UATCI

DES FÊTES ÉMAILLÉES DE VIOLENCES DANS LES QUARTIERS POPULAIRES

LEUR SOCIÉTÉ

La presse a fait écho d’une étudiante qui a perdu 6 doigts dans la nuit de la saint Sylvestre à Sikensi. C’est en se rendant à l’église pour célébrer le réveillon du nouvel an qu’elle a été tailladée à la machette.

Des scènes similaires ont aussi eu lieu à Abobo. Des bandes de jeunes armés de machettes ont fait des razzias. Ils dépouillaient systématiquement tous ceux qui croisaient leurs chemins. Ce fut le cas la nuit du 31 décembre à Abobo Samaké, Abobo centre et Abobo Belleville.

A Aboboté, un quartier qui jouxte Samaké, les forces de l’ordre ont fait abondamment usage de gaz lacrymogène pour stopper les agressions et disperser la bande de délinquants. Du coup, c’est tout le quartier qui a été enfumé en pleine nuit.

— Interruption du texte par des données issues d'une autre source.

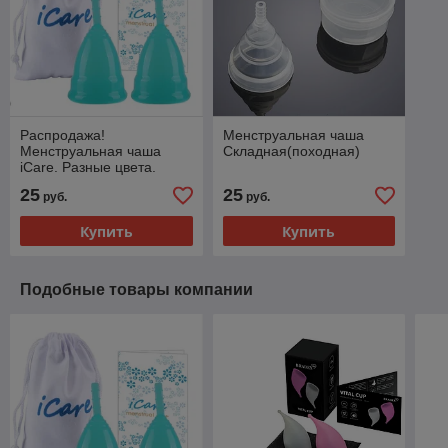
Распродажа!
Менструальная чаша
Менструальная чаша
Складная(походная)
iCare. Разные цвета.
25
25
руб.
руб.
Купить
Купить
Подобные товары компании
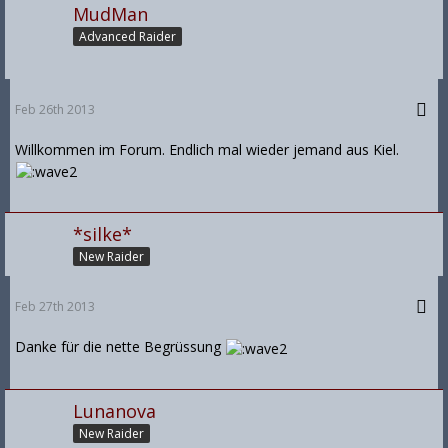
MudMan
Advanced Raider
Feb 26th 2013
Willkommen im Forum. Endlich mal wieder jemand aus Kiel.
*silke*
New Raider
Feb 27th 2013
Danke für die nette Begrüssung
Lunanova
New Raider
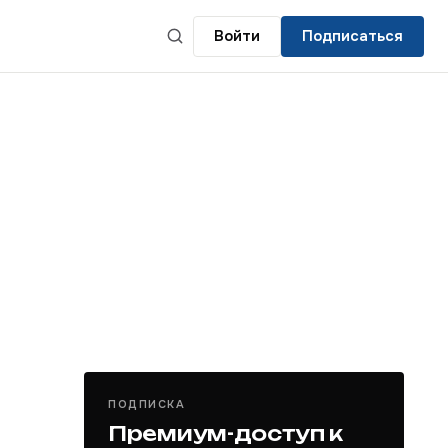
Войти
Подписаться
ПОДПИСКА
Премиум-доступ к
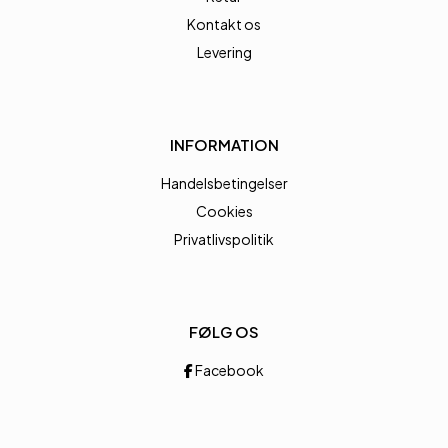
Kontakt os
Levering
INFORMATION
Handelsbetingelser
Cookies
Privatlivspolitik
FØLG OS
Facebook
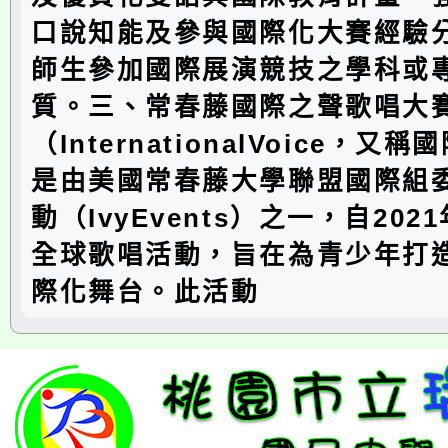
口說知能及參與國際化大賽經驗
師生參加國際展演競技之學科或
質。三、常春藤國際之聲歌唱大
（InternationalVoice，又
是由美國常春藤大學聯盟國際組
動（IvyEvents）之一，自20
全球歌唱活動，旨在為青少年打
際化舞台。此活動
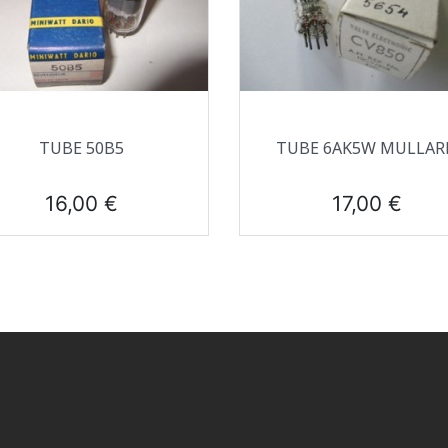
Aperçu rapide
Aperçu rapide


TUBE 50B5
TUBE 6AK5W MULLAR
Prix
Prix
16,00 €
17,00 €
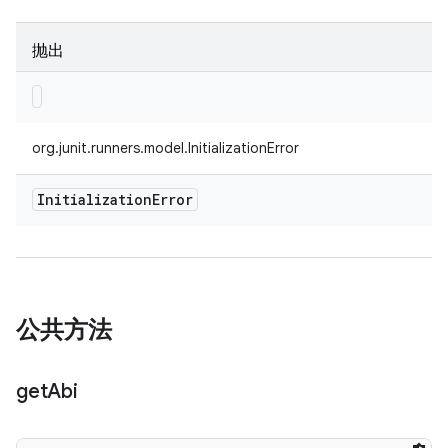
抛出
org.junit.runners.model.InitializationError
Initialization
Error
公共方法
get
Abi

Le chômage et le désœuvrement aidant, et avec la prolifération des fumoirs dans les quartiers et villes du pays, la délinquance en bande devient de plus en plus violente et prend de l’ampleur. Surtout avec le phénomène des microbes, ces bandes sont mieux organisées et deviennent plus audacieuses.

Si on veut vraiment s’attaquer à ce fléau, il faut prendre le mal à sa racine. C’est-à-dire mettre fin au chômage et à la misère qui l’engendrent.